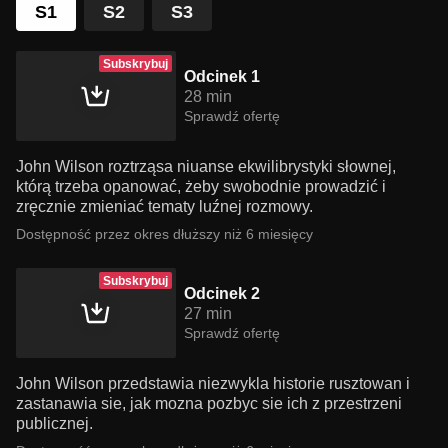
S1
S2
S3
Subskrybuj
Odcinek 1
28 min
Sprawdź ofertę
John Wilson roztrząsa niuanse ekwilibrystyki słownej,
którą trzeba opanować, żeby swobodnie prowadzić i
zręcznie zmieniać tematy luźnej rozmowy.
Dostępność przez okres dłuższy niż 6 miesięcy
Subskrybuj
Odcinek 2
27 min
Sprawdź ofertę
John Wilson przedstawia niezwykla historie rusztowan i
zastanawia sie, jak mozna pozbyc sie ich z przestrzeni
publicznej.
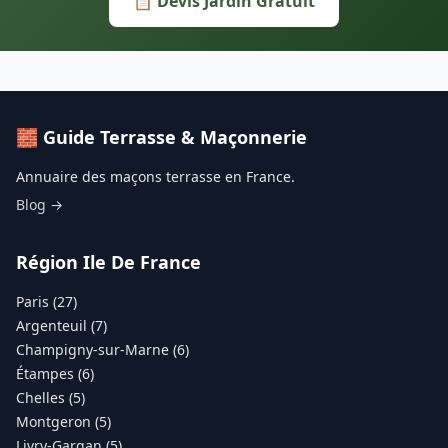
📋 Devis Jardin Gratuit
🧱 Guide Terrasse & Maçonnerie
Annuaire des maçons terrasse en France.
Blog →
Région Ile De France
Paris (27)
Argenteuil (7)
Champigny-sur-Marne (6)
Étampes (6)
Chelles (5)
Montgeron (5)
Livry-Gargan (5)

PROBLEM:
Write out the records once more, exactly as they stand, with no images.

SOLVED EXERCISE:
S1
S2
S3
Subskrybuj
Odcinek 1
28 min
Sprawdź ofertę
John Wilson roztrząsa niuanse ekwilibrystyki słownej,
którą trzeba opanować, żeby swobodnie prowadzić i
zręcznie zmieniać tematy luźnej rozmowy.
Dostępność przez okres dłuższy niż 6 miesięcy
Subskrybuj
Odcinek 2
27 min
Sprawdź ofertę
John Wilson przedstawia niezwykla historie rusztowan i
zastanawia sie, jak mozna pozbyc sie ich z przestrzeni
publicznej.
📋 Devis Jardin Gratuit
🧱 Guide Terrasse & Maçonnerie
Annuaire des maçons terrasse en France.
Blog →
Région Ile De France
Paris (27)
Argenteuil (7)
Champigny-sur-Marne (6)
Étampes (6)
Chelles (5)
Montgeron (5)
Livry-Gargan (5)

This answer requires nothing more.